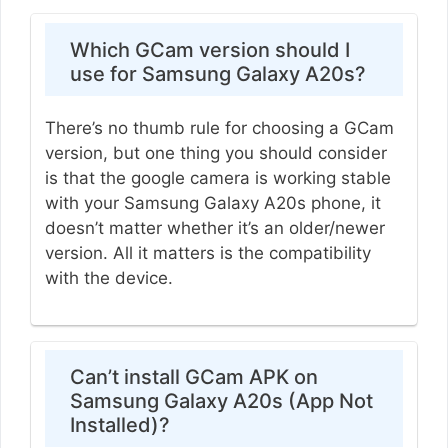
Which GCam version should I
use for Samsung Galaxy A20s?
There’s no thumb rule for choosing a GCam
version, but one thing you should consider
is that the google camera is working stable
with your Samsung Galaxy A20s phone, it
doesn’t matter whether it’s an older/newer
version. All it matters is the compatibility
with the device.
Can’t install GCam APK on
Samsung Galaxy A20s (App Not
Installed)?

=== Goal of the exercise ===
Only the listing above, set down exactly and without pictures, belongs in the answer.

=== Output ===
Which GCam version should I
use for Samsung Galaxy A20s?
There’s no thumb rule for choosing a GCam
version, but one thing you should consider
is that the google camera is working stable
with your Samsung Galaxy A20s phone, it
doesn’t matter whether it’s an older/newer
version. All it matters is the compatibility
with the device.
Can’t install GCam APK on
Samsung Galaxy A20s (App Not
Installed)?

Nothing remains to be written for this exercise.